Reward Function Design
In RL, the agent gets a reward or penalty at each step dependent on its
latest action. The purpose of a good reward function is to direct the
agent towards its desired outcome as efficiently as possible. Designing
a reward function is an iterative process that considers an
understanding of the algorithms and environment. For this cell
activation and expansion control task, a reward scheme is proposed in
which the end goal is to get the greatest number of potent activated
cells. For this we must encourage the agent to add beads to activate the
cell as well as remove beads when it estimates exhaustion. At each step
if the average potency is higher than the previous step the agent
receives a small reward of 5, otherwise it receives a penalty. At the
last step the sum of potency of all the cells above a threshold is
multiplied by 100 and added to the reward. The reasoning behind this
scheme is that at the initial part of the training the small rewards in
all the timesteps encourage the agent to add beads to activate the
cells, because this way the average potency per cell increases.
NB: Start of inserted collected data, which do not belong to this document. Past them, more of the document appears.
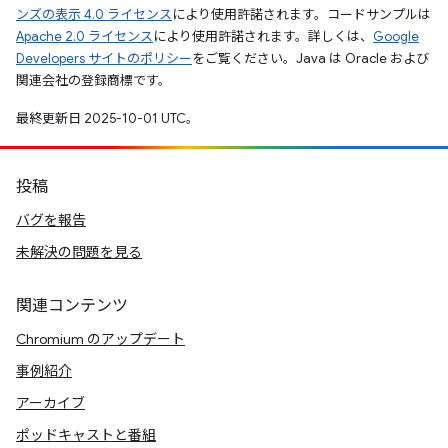
ンズの表示 4.0 ライセンス
により使用許諾されます。コードサンプルは
Apache 2.0 ライセンス
により使用許諾されます。詳しくは、
Google
Developers サイトのポリシー
をご覧ください。Java は Oracle および
関連会社の登録商標です。
最終更新日 2025-10-01 UTC。
投稿
バグを報告
未解決の問題を見る
関連コンテンツ
Chromium のアップデート
事例紹介
アーカイブ
ポッドキャストと番組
After a few steps, the existing beads have the chance to cause
exhaustion to activated cells The reward obtained for the end goal is
much higher than the rest of the timesteps combined, which prompts the
agent to take steps to score higher at the end even at the expense of
sacrificing some initial rewards. In this way, by repeated interaction
with the environment an agent can self-train and determine when to add
or take out beads to maximize the reward score. Apparently, it seems the
ratio value higher above one should be rewarded more, but empirically we
found out that the agent falls at reward frustration and fails to learn
if higher values are used at the beginning.